Extracted records:
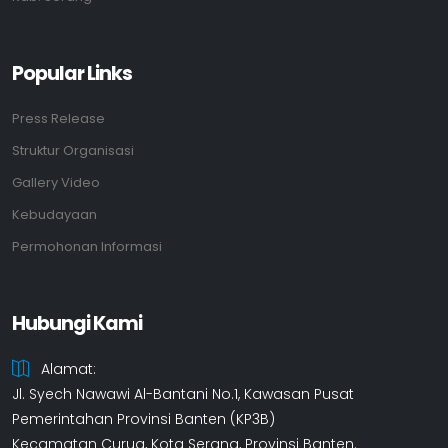
Popular Links
Press Release
Struktur Organisasi
Gallery Video
Kebudayaan
Permohonan Informasi
Hubungi Kami
Alamat:
Jl. Syech Nawawi Al-Bantani No.1, Kawasan Pusat
Pemerintahan Provinsi Banten (KP3B)
Kecamatan Curug, Kota Serang, Provinsi Banten.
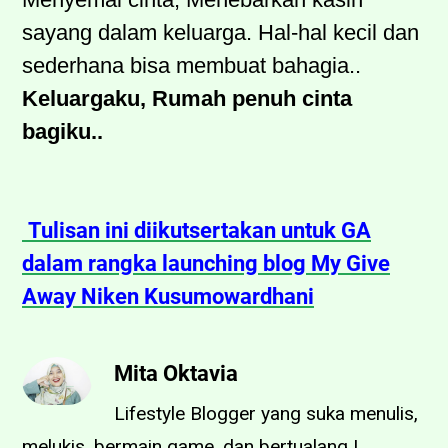
sayang dalam keluarga. Hal-hal kecil dan
sederhana bisa membuat bahagia..
Keluargaku, Rumah penuh cinta
bagiku..
Tulisan ini diikutsertakan untuk GA
dalam rangka launching blog My Give
Away Niken Kusumowardhani
Mita Oktavia
Lifestyle Blogger yang suka menulis,
melukis, bermain game, dan bertualang |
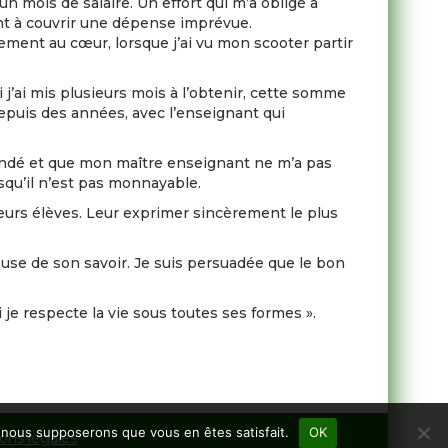
un mois de salaire. Un effort qui m’a obligé à
ant à couvrir une dépense imprévue.
cement au cœur, lorsque j’ai vu mon scooter partir
i j’ai mis plusieurs mois à l’obtenir, cette somme
depuis des années, avec l’enseignant qui
 demandé et que mon maître enseignant ne m’a pas
isqu’il n’est pas monnayable.
eurs élèves. Leur exprimer sincèrement le plus
use de son savoir. Je suis persuadée que le bon
 je respecte la vie sous toutes ses formes ».
e, nous supposerons que vous en êtes satisfait.
OK
ons légales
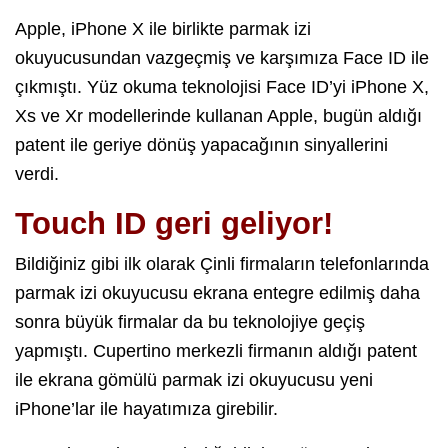
Apple, iPhone X ile birlikte parmak izi
okuyucusundan vazgeçmiş ve karşımıza Face ID ile
çıkmıştı. Yüz okuma teknolojisi Face ID’yi iPhone X,
Xs ve Xr modellerinde kullanan Apple, bugün aldığı
patent ile geriye dönüş yapacağının sinyallerini
verdi.
Touch ID geri geliyor!
Bildiğiniz gibi ilk olarak Çinli firmaların telefonlarında
parmak izi okuyucusu ekrana entegre edilmiş daha
sonra büyük firmalar da bu teknolojiye geçiş
yapmıştı. Cupertino merkezli firmanın aldığı patent
ile ekrana gömülü parmak izi okuyucusu yeni
iPhone’lar ile hayatımıza girebilir.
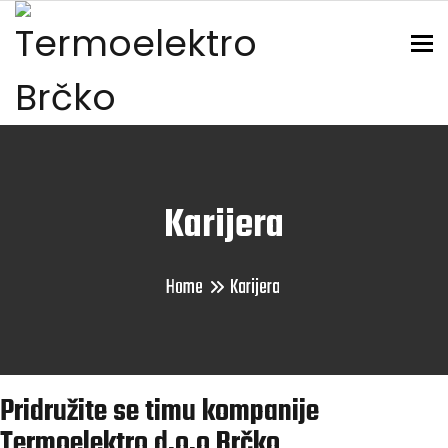
To
Karijera
Home
Karijera
Pridružite se timu kompanije
Termoelektro d.o.o Brčko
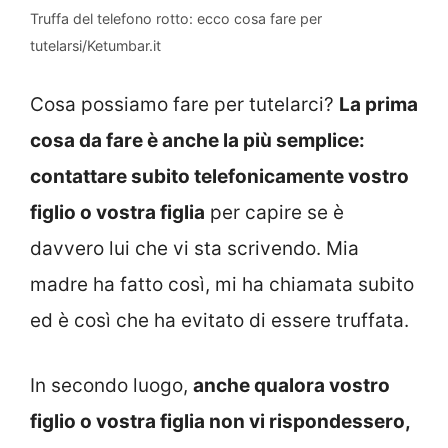
Truffa del telefono rotto: ecco cosa fare per
tutelarsi/Ketumbar.it
Cosa possiamo fare per tutelarci?
La prima
cosa da fare è anche la più semplice:
contattare subito telefonicamente vostro
figlio o vostra figlia
per capire se è
davvero lui che vi sta scrivendo. Mia
madre ha fatto così, mi ha chiamata subito
ed è così che ha evitato di essere truffata.
In secondo luogo,
anche qualora vostro
figlio o vostra figlia non vi rispondessero,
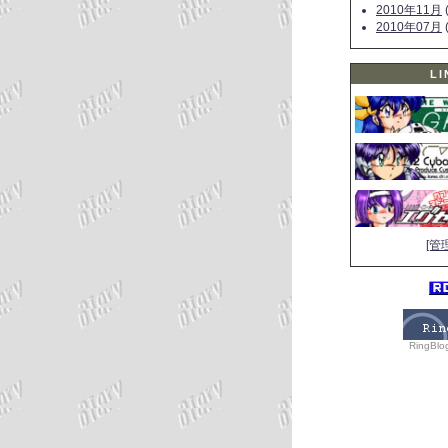
2010年11月
(
2010年07月
(
LI
[管
RingBlo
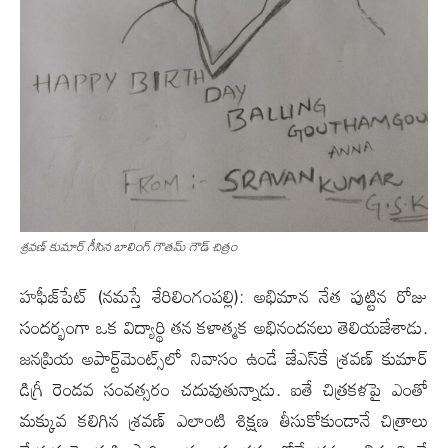
శ్ర‌వణ్‌ కుమార్ గీసిన బాలింగ్ గౌత‌మ్ గౌడ్ చిత్రం
హ‌ఫీజ్‌పేట్ (న‌మ‌స్తే శేరిలింగంప‌ల్లి): అభిమాన నేత పుట్టిన రోజు
సంద‌ర్భంగా ఒక విద్యార్థి త‌న క‌ళాత్మ‌క అభినంద‌న‌లు తెలియ‌జేశాడు.
జ‌న‌ప్రియ అపార్ట్‌మెంట్స్‌లో నివాసం ఉండే జేఎస్‌కే శ్ర‌వ‌ణ్ కుమార్
డిగ్రీ రెండ‌వ సంవ‌త్స‌రం చ‌దువుతున్నాడు. ఐతే చిత్ర‌క‌ళ‌పై ఎంతో
మ‌క్కువ‌ క‌లిగిన శ్ర‌వ‌ణ్ ఎలాంటి శిక్ష‌ణ తీసుకోకుండానే చిత్రాలు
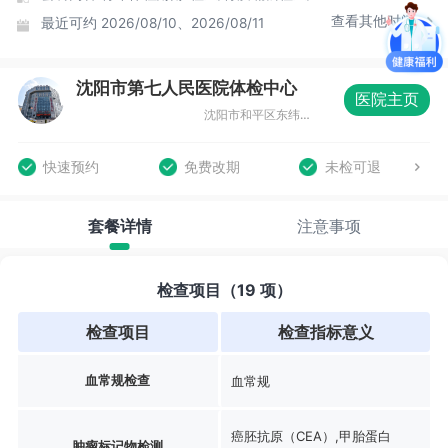
查看其他时间
最近可约
2026/08/10、2026/08/11
沈阳市第七人民医院体检中心
医院主页
沈阳市和平区东纬路13号2号楼1楼
快速预约
免费改期
未检可退
套餐详情
注意事项
检查项目（19 项）
检查项目
检查指标意义
血常规检查
血常规
癌胚抗原（CEA）,甲胎蛋白
肿瘤标记物检测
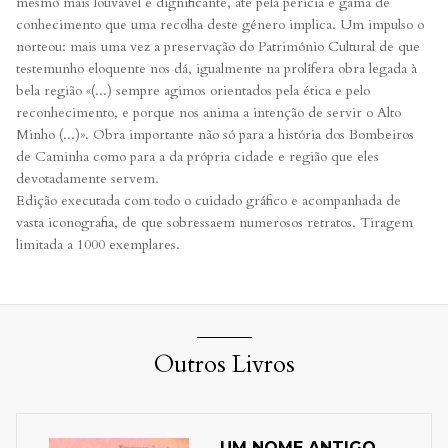
mesmo mais louvável e dignificante, até pela perícia e gama de
conhecimento que uma recolha deste género implica. Um impulso o
norteou: mais uma vez a preservação do Património Cultural de que
testemunho eloquente nos dá, igualmente na prolífera obra legada à
bela região «(...) sempre agimos orientados pela ética e pelo
reconhecimento, e porque nos anima a intenção de servir o Alto
Minho (...)». Obra importante não só para a história dos Bombeiros
de Caminha como para a da própria cidade e região que eles
devotadamente servem.
Edição executada com todo o cuidado gráfico e acompanhada de
vasta iconografia, de que sobressaem numerosos retratos. Tiragem
limitada a 1000 exemplares.
Outros Livros
UM NOME ANTIGO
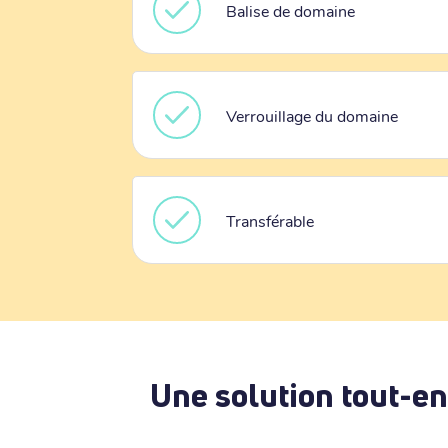
Balise de domaine
Verrouillage du domaine
Transférable
Une solution tout-en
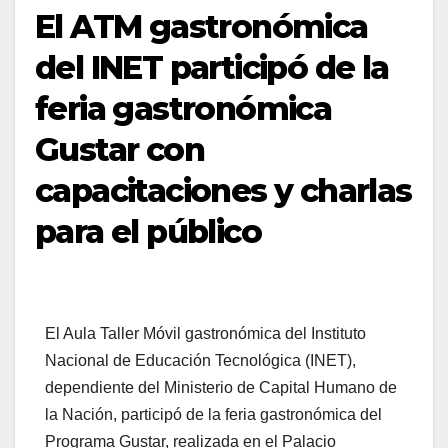
El ATM gastronómica
del INET participó de la
feria gastronómica
Gustar con
capacitaciones y charlas
para el público
El Aula Taller Móvil gastronómica del Instituto
Nacional de Educación Tecnológica (INET),
dependiente del Ministerio de Capital Humano de
la Nación, participó de la feria gastronómica del
Programa Gustar, realizada en el Palacio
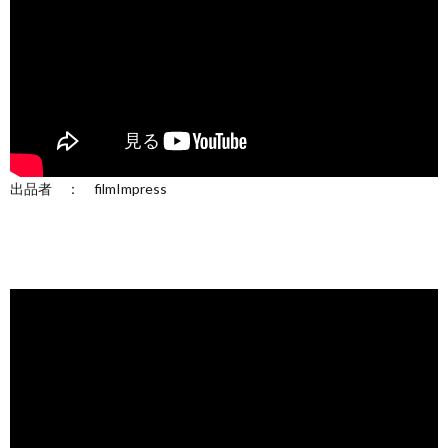
出品者 ： filmImpress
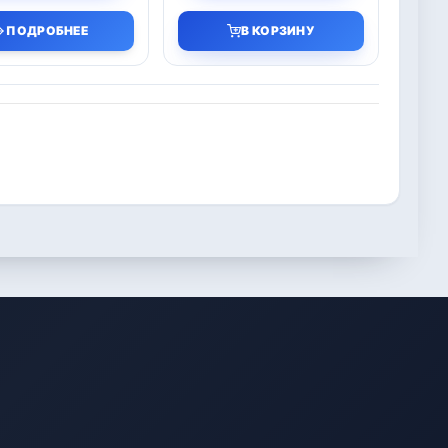
ПОДРОБНЕЕ
В КОРЗИНУ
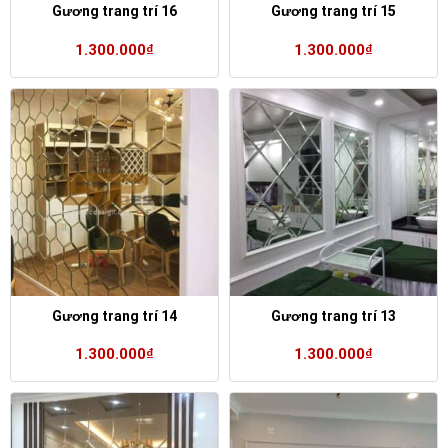
Gương trang trí 16
Gương trang trí 15
1.300.000
₫
1.300.000
₫
Gương trang trí 14
Gương trang trí 13
1.300.000
₫
1.300.000
₫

What the task asks: Begin at the line with "出品者 ： filmImpress" and end at the last line of the data above. Reproduce those lines exactly, but not the pictures.

Exercise response:
出品者 ： filmImpress
ПОДРОБНЕЕ
В КОРЗИНУ
Gương trang trí 16
Gương trang trí 15
1.300.000
₫
1.300.000
₫
Gương trang trí 14
Gương trang trí 13
1.300.000
₫
1.300.000
₫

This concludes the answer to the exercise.